## Work item
Could you restate word for word only the lines below from the one holding "feature allows customers to easily navigate" to the one holding "Moscow Mule", inclusive, and leave out the pictures?

(Saved data entries)
********************

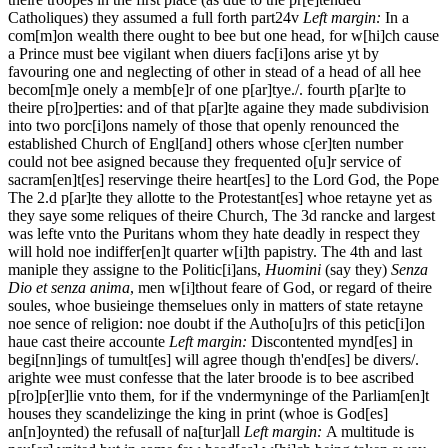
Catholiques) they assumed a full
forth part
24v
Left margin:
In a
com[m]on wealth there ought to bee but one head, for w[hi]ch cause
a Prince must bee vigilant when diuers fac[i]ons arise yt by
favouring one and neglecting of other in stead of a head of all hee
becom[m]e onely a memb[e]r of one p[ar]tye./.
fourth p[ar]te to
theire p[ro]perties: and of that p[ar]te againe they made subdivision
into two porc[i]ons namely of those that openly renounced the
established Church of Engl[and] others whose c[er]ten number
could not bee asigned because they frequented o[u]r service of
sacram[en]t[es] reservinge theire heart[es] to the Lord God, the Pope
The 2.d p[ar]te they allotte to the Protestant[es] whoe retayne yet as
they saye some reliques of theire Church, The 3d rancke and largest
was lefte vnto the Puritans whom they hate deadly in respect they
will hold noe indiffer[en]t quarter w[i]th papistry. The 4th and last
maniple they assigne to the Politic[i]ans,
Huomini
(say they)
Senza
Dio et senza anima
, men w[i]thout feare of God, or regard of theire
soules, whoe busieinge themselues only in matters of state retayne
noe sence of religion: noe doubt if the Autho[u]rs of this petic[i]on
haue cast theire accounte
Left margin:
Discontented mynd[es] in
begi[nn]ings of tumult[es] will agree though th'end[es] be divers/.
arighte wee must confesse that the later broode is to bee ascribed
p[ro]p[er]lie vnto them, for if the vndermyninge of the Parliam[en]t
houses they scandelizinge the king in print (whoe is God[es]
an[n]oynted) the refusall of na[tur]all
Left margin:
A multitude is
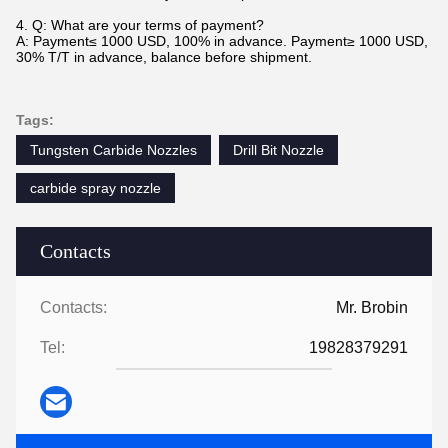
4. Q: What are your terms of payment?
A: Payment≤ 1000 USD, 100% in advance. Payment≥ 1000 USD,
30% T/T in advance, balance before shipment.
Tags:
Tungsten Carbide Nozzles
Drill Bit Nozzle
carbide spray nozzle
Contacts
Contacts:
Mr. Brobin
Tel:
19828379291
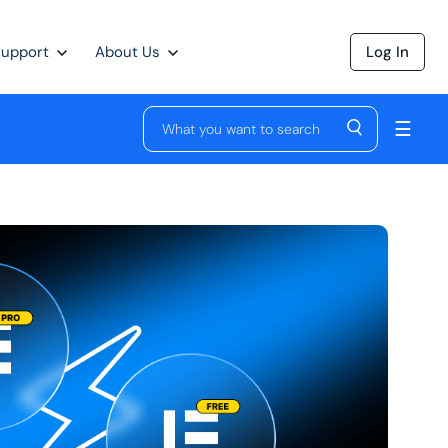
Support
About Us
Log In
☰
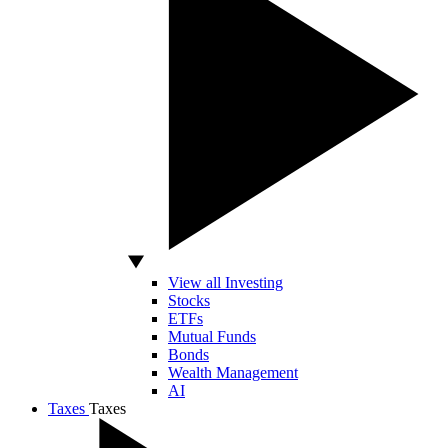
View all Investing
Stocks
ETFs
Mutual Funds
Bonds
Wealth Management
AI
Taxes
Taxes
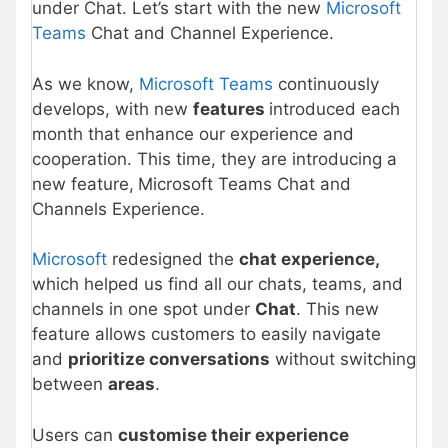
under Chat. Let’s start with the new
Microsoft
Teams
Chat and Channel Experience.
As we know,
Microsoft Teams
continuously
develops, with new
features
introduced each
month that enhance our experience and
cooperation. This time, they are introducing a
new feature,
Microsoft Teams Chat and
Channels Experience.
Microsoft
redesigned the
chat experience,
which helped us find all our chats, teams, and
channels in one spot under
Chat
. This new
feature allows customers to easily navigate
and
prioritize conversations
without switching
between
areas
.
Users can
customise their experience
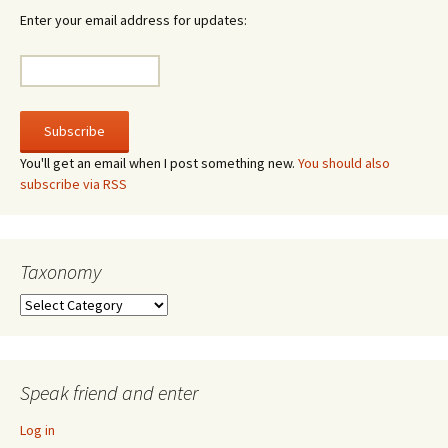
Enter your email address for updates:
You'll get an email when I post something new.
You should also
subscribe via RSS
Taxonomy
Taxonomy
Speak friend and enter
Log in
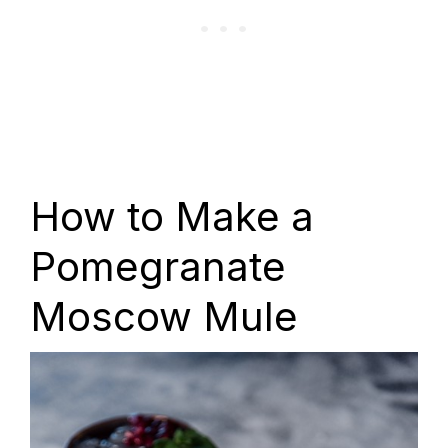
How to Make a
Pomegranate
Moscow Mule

********************

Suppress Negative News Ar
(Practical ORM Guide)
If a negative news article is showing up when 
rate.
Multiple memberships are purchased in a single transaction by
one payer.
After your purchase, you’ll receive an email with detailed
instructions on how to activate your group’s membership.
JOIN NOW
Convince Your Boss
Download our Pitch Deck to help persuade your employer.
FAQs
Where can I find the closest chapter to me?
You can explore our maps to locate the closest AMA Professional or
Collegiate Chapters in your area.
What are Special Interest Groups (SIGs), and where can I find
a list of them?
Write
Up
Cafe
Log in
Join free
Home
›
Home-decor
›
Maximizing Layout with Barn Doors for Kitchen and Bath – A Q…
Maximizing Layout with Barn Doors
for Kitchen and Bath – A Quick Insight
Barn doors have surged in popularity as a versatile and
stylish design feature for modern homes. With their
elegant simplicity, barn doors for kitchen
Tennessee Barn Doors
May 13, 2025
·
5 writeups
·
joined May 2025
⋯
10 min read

********************

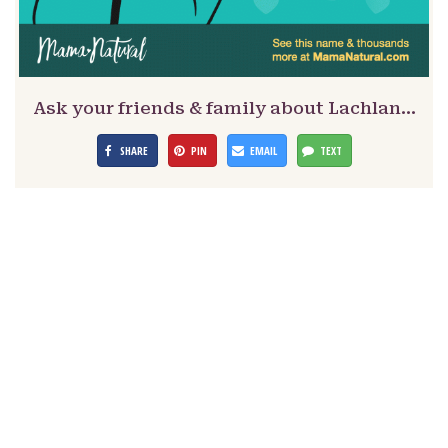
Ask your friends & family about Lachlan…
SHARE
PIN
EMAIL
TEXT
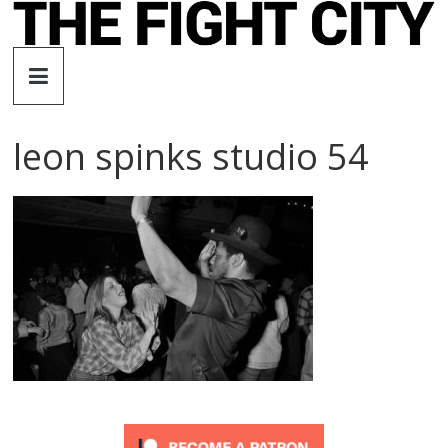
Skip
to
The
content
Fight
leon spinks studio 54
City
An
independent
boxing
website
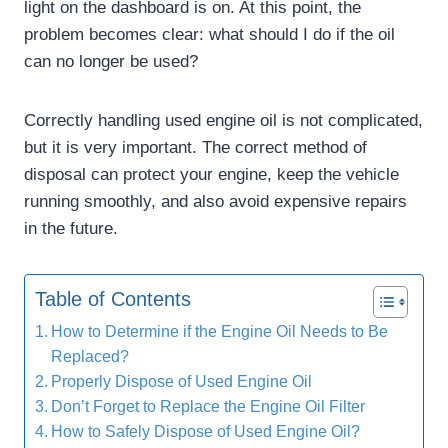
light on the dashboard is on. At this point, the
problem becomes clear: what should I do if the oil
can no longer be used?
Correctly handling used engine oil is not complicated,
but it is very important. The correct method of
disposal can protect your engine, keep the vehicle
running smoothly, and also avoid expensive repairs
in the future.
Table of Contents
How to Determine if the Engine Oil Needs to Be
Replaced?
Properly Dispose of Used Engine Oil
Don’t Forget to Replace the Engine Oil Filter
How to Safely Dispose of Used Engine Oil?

********************

## Written reply
feature allows customers to easily navigate
and
prioritize conversations
without switching
between
areas
.
Users can
customise their experience
Enter your email address for updates:
You'll get an email when I post something new.
You should also
subscribe via RSS
Taxonomy
Taxonomy
Speak friend and enter
Log in
How to Make a
Pomegranate
Moscow Mule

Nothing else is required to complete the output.